From the entries below, copy exactly the lines from the one that contains "11.Pelle Wermer, 12.Huub" through the one that contains "grasveld van Sportclub", both included, and only those.

*** Records shown Section Begins ***

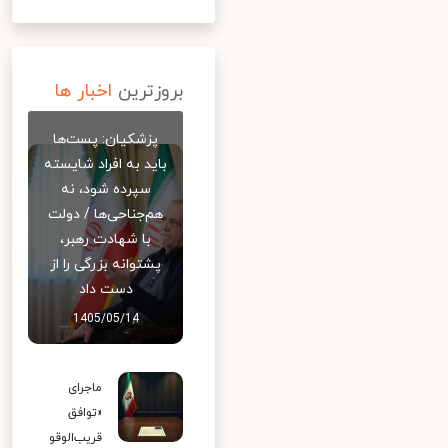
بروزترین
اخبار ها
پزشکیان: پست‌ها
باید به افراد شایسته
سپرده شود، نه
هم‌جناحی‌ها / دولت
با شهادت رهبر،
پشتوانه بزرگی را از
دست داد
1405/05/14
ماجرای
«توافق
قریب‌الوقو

*** Records shown Section Ends ***
*** Records shown Section Begins ***

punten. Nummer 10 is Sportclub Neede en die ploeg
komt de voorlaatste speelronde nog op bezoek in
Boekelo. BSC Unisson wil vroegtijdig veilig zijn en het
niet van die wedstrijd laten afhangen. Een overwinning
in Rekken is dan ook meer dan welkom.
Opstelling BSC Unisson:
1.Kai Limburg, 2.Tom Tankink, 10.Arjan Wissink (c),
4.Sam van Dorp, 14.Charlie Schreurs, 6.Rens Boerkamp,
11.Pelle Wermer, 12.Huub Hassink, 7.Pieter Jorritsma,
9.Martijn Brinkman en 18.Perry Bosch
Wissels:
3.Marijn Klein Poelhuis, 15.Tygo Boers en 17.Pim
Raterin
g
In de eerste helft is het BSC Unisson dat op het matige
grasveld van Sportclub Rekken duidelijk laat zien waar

*** Records shown Section Ends ***

## Result for this exercise
11.Pelle Wermer, 12.Huub Hassink, 7.Pieter Jorritsma,
9.Martijn Brinkman en 18.Perry Bosch
Wissels:
3.Marijn Klein Poelhuis, 15.Tygo Boers en 17.Pim
Raterin
g
In de eerste helft is het BSC Unisson dat op het matige
grasveld van Sportclub Rekken duidelijk laat zien waar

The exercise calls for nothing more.